Start of The data
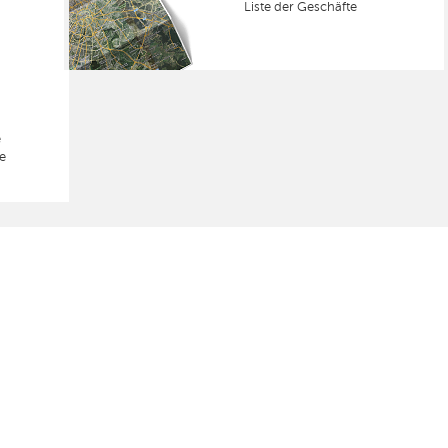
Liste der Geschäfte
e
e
End of The data
Start of The data
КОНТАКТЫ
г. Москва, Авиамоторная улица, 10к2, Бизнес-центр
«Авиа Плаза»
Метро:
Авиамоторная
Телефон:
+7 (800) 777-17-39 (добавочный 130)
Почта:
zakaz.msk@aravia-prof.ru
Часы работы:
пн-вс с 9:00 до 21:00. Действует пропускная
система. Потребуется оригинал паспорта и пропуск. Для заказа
End of The data
Start of The data
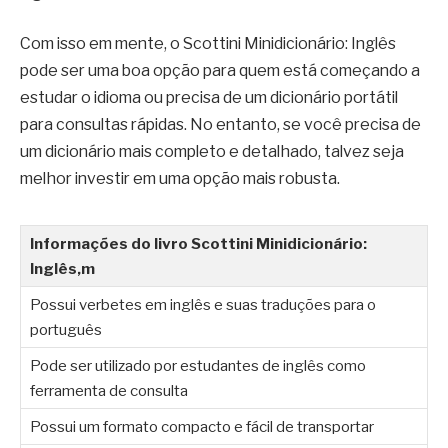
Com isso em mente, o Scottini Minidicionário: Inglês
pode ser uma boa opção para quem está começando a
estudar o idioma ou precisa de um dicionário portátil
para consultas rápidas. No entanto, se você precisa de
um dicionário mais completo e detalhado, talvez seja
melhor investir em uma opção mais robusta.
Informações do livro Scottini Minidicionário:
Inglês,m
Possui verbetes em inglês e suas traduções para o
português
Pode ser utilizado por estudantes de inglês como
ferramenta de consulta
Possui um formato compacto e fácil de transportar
End of The data
Your task: Give back precisely the lines above that start at the line containing "Pode ser utilizado" and end at the line containing "Possui um formato", inclusive. No other lines belong in the output.

Answer box:
Pode ser utilizado por estudantes de inglês como
ferramenta de consulta
Possui um formato compacto e fácil de transportar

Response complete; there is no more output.